"It is vital we train our staff to recognise the full picture of abuse"
The Crown Prosecution Service will roll out new training on “honour” based abuse as part of its new five-year Violence Against Women and Girls (VAWG) strategy.
The training is to help staff recognise the “wide spectrum of abuse” in cases involving violence against women.
Data found that 93.5% of “honour” crime charges were linked to domestic abuse, alongside 35.1% of rape charges, 82.8% of stalking charges, and 85.6% of image-based sexual abuse charges.
Stephen Parkinson, the director of public prosecutions, said: “The nature of violence against women and girls continues to evolve and although it is true that people are more aware of the wide spectrum of abuse, it is not sufficiently appreciated that abuse often involves different layers of offending.
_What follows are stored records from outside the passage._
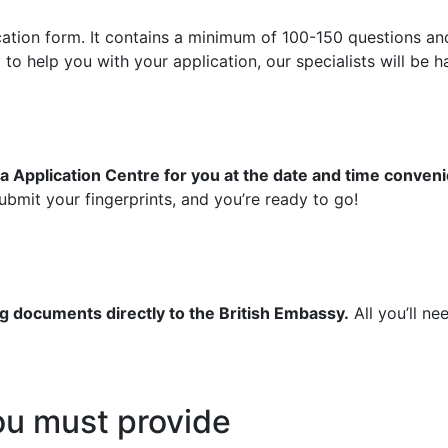
ication form. It contains a minimum of 100-150 questions an
 help you with your application, our specialists will be ha
a Application Centre for you at the date and time conveni
bmit your fingerprints, and you’re ready to go!
g documents directly to the British Embassy.
All you’ll ne
u must provide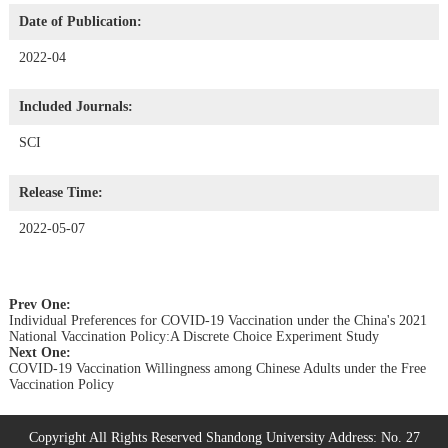
Date of Publication:
2022-04
Included Journals:
SCI
Release Time:
2022-05-07
Prev One:
Individual Preferences for COVID-19 Vaccination under the China's 2021
National Vaccination Policy:A Discrete Choice Experiment Study
Next One:
COVID-19 Vaccination Willingness among Chinese Adults under the Free
Vaccination Policy
Copyright All Rights Reserved Shandong University Address: No. 27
“It is our responsibility to present to the court the full picture of criminality that occurs, so that courts can sentence appropriately.
“All too often, in what is presented as a domestic abuse case involving physical violence, we see many layers including strangulation, controlling or coercive behaviour and revenge porn.
“It is vital we train our staff to recognise the full picture of abuse so the charges we make reflect the totality of the offending.”
There will also be training on forced marriage, female genital mutilation, and stalking and harassment. The CPS will also develop a stalking action plan that includes cyberstalking.
The strategy also confirms that the CPS will embed academic research on the overlap between domestic abuse and sexual offences.
Dedicated victim liaison officers will be installed in rape and serious sexual offences units. Adult victims of sexual offences will be offered pre-trial meetings under the new measures.
The CPS will also provide an enhanced service for high-risk domestic abuse victims and survivors. Annual national scrutiny panels will examine rape, honour-based abuse and modern slavery.
Ellie Reeves, the solicitor general, welcomed the strategy and said:
“I think it’s really important the strategy is raising the standards of communications in the CPS, and the report, the strategy is quite honest about the fact the CPS hadn’t always got this right.
“Communications with victims have often lacked empathy and not [been] of a consistently high standard, and one of the things this strategy draws out is that determination to improve those communications and drive up those standards.
“These crimes are often complex and often interconnected, and that’s why it’s really important that this strategy recognises that complexity and interconnectedness.”
Baljit Ubhey, the director of policy and the senior responsible officer for the CPS’s VAWG strategy, said the rise in suspected suicides linked to domestic abuse was a critical concern.
Ubhey said:
“We absolutely do need to be more curious, and think: can we build those cases?”
“In complex cases like this, where the family may suspect that this isn’t a suicide, we absolutely want the police to come to us really soon so we can start exploring all those lines of inquiry, because you can tell that story, and if the evidence is there, then we would absolutely, absolutely prosecute that.”
When asked whether ministers would consider new legislation to make prosecutions easier after a domestic-abuse-related death, Reeves said this was “a really important area that needs some thinking about”.
The crown court backlog in England and Wales has reached a record high of more than 78,000 cases, with some trials listed as far ahead as 2029.
Ubhey added: “We can’t magic away the delay.”
Parkinson said improved understanding of how different types of abuse intersect could help reduce crime in the long term:
“It is only by doing this and ensuring that perpetrators face the full force of the law that we will get the message through, especially to younger men and boys, and we will start to see progress in reducing these crimes.”